5分後にグラウンドに出てぐちゃぐちゃの雨の中を走り回るにもかかわらず、クツをすり減るまでぴかぴかに磨かされ、少しでも汚れていると猛烈なペナルティを受ける矛盾を通じて世の中の不条理さを学んだ事。卒業時任官拒否し、民間に就職し、ベルファーレやジュリアナの立ち上げで大成功するがパートナーに裏切られて会社をクビになった事。その後人材派遣会社を立ち上げ、大成功する事・・・。
人は誰しも、社会に出て理不尽さを通じて世の中や仕事についての本質を学びます。小山社長さんは預かった跡取りの育成、折口さんは防衛大学でのエピソードですが、そこで語られている本質は同じです。
かく言う私も、新卒で入った会社で、しばしば理不尽な経験をしました。
例えば入社後間もなく、同僚に連れられて呑みに行ったときの事です。とあるバーに行くと、工場長が呑んでいるところに偶然鉢合わせをしてしまいました。その工場長は結構人の好き嫌いが激しく、口が出る前に手が出るタイプの筋肉ムキムキの武闘派で、おまけにお世辞にも酒癖が良いとは言えませんでした。見事なまでに★★★コンプですね。
そして私はどうもその三つ星コンプ工場長から結構「好かれて」いたようで、「これはやばいな」と奥のボックスに座るなり、「おい、田中」とカウンターで呑んでいるその三つ星コンプ工場長に呼び出されてしまったのです。
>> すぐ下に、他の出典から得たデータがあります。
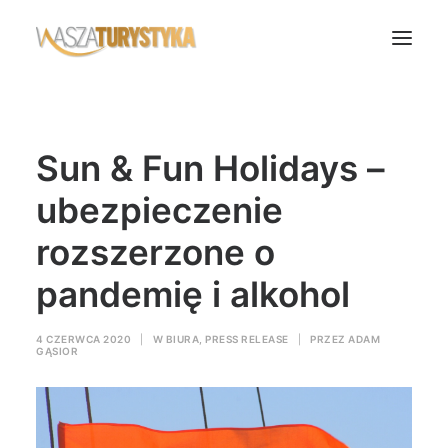
Księga wspomnień
Sun & Fun Holidays –
Biura podróży
Transport
ubezpieczenie
Noclegi
rozszerzone o
Polska
pandemię i alkohol
Świat
Podcasty
4 CZERWCA 2020
|
W
BIURA
,
PRESS RELEASE
|
PRZEZ
ADAM
GĄSIOR
Rok Kobiet
Wasze Podróże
こっちのコンプはいらないのよと嘆きながら「はい、何でしょう」と近づくと、その三つ星コンプ工場長(以下面倒なので★★★と略)はおもむろに靴を抜ぎ、その靴で思いっきり頭を一発バコーーーン!!と殴ってきたのです。どうです、なかなかの理不尽さでしょう?勿論今こんなことをしたら下手すると刑事告訴ものですが、私が若い頃はこういう人は社会のあちこちにわずかながら存在していたように思います。さすがに今は絶命危惧種だと思います。
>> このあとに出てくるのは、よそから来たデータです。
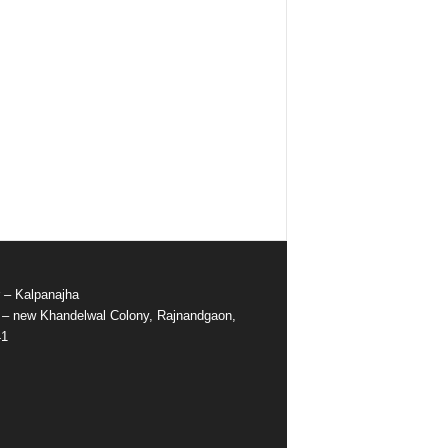
r – Kalpanajha
e – new Khandelwal Colony, Rajnandgaon,
41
この★★★にありがとうございます、とても感謝しています、と今満面の笑顔で言えるほど人間が成長したかどうかは私自身定かではありませんが、にしても、結果的に自分が成長する上で、このような理不尽な行為が、大いに貢献してくれたのは間違いがありません。
理不尽さというものを積極的に活用しましょう、という事を言うつもりはありませんし、私個人としてもしたことはありません。理不尽な環境で育つと、逆に反面教師になりますので、かえってしなくなるものです。
しかし、ある種の理不尽さが、時として人としての成長を助けてくれるのは事実で、結局愛があるかどうかが何よりも大事なのだと思います。小山さんと折口さん、二人の全くバックボーンの異なる経営者が、同じ教訓を語っている事は大変興味深く、良い「宝物」を見つけることが出来たなと思っています。